First Grammar Lessons: Part II, Lesson IX

First Grammar Lessons: Part II, Lesson IX

Lesson IX

You remember that verbs are of two kinds, the transitive verbs, that cannot make sense without an object, and the intransitive verbs, that cannot have an object:

Uncle went.

He could not went anything, because went is intransitive, and cannot have an object.

There is, however, a family of little words much attached to intransitive verbs, which, though they have not much meaning in themselves, are very useful, because one of them cannot come into a sentence without carrying an object after it.

“Uncle went” is not very good sense. We must see what can be done to give it an object.

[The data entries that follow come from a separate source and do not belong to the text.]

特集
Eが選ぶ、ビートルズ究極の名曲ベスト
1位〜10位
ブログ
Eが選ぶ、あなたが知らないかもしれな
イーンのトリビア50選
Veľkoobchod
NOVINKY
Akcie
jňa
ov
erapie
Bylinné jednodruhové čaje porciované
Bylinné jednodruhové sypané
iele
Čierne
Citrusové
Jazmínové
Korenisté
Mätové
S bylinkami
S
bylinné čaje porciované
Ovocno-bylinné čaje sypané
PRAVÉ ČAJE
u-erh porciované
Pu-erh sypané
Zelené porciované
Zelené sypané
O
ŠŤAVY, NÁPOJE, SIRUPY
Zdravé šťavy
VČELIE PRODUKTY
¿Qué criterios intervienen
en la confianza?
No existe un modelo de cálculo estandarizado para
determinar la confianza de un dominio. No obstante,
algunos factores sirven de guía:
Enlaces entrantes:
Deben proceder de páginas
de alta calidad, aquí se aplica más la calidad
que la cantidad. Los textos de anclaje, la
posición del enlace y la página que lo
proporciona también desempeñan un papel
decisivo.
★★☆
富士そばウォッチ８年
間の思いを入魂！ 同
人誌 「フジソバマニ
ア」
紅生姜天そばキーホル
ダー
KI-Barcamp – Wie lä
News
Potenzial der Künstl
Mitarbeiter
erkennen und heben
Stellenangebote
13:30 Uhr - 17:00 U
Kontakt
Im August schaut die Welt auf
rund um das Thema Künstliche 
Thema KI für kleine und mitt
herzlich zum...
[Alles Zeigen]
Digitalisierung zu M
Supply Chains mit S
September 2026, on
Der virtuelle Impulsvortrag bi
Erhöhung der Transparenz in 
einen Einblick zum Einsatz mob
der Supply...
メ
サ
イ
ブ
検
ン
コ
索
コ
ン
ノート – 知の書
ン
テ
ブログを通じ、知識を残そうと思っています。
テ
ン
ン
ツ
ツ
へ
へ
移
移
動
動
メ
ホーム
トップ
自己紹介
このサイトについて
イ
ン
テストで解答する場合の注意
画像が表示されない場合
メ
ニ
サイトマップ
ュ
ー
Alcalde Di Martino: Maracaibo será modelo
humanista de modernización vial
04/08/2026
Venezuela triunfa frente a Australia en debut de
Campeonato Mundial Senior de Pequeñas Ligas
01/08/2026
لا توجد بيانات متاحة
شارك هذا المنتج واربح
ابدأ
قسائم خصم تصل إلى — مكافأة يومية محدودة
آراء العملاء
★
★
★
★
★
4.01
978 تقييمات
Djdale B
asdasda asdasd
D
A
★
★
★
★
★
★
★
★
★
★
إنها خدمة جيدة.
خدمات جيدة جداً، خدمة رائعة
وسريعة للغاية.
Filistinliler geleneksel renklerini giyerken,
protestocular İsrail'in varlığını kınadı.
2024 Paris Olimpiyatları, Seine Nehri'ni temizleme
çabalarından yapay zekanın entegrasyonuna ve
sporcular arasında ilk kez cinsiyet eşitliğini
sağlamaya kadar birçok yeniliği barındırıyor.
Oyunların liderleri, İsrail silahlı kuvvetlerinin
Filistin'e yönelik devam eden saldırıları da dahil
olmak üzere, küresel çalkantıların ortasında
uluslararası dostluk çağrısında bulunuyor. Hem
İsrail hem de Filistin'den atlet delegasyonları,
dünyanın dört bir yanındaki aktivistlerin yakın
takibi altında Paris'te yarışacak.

We cannot say: Uncle went Brighton, but:

Uncle went to Brighton.

“          “          with Aunt.
“          “          by rail.
“          “          in a carriage.
“          “          through the fields.
“          “          over the wall.
“          “          near the horse.
“          “          for a walk.
“          “          into his room.
“          “          beyond Broadwater.

These words always take objects after them, and because their place is before the object, they are called prepositions.

Position, you know, is another word for place, and pre- is the Latin word for before.

To be learnt.

A preposition always has an object after it.

Exercise IX

1. Complete the following sentences by supplying a preposition and its object:

The cow ran _____.
The bell rang _____.
The children sang _____.
Flowers grow _____.
Water flows _____.

2. Make sentences using the following prepositions, and underline their objects:

to, by, with, under, through, near, over, into.

3. Make four sentences, introducing a preposition and its object into each.

4. Pick out the prepositions and their objects from a page in one of your reading books. Write them in two columns opposite to one another.